What is expected:
Only the lines holding "Molinete" are wanted here; copy each from the listing.

--- Provided material ---

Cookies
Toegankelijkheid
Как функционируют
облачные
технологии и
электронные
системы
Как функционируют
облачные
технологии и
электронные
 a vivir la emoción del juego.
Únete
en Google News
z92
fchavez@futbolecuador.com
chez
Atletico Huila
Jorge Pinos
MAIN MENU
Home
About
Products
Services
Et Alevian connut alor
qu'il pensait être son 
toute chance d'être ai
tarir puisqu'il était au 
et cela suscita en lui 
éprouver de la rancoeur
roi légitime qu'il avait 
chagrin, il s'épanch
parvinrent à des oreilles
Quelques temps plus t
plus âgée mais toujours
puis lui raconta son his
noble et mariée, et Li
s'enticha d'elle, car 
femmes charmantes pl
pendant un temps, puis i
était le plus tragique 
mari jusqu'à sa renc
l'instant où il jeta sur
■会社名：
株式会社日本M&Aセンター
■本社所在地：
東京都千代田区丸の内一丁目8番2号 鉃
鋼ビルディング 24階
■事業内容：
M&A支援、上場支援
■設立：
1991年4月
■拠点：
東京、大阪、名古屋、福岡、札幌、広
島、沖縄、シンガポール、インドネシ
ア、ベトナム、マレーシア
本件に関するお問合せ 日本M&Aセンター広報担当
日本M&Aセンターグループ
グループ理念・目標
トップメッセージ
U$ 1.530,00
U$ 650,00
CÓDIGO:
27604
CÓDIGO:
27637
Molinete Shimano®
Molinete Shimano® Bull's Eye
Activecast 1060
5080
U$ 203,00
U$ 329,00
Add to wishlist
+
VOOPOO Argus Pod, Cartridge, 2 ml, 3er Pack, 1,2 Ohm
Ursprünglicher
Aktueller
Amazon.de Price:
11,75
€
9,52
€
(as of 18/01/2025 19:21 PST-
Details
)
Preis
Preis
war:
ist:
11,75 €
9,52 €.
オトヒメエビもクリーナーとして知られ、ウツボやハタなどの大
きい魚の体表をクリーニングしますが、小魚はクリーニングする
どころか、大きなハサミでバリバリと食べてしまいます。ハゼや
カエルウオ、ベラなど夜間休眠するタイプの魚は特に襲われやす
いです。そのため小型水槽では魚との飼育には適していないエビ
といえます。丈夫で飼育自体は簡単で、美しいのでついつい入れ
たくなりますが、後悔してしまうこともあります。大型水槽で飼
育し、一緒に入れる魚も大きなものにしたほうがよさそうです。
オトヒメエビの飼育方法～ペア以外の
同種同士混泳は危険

---

Written solution:
Molinete Shimano®
Molinete Shimano® Bull's Eye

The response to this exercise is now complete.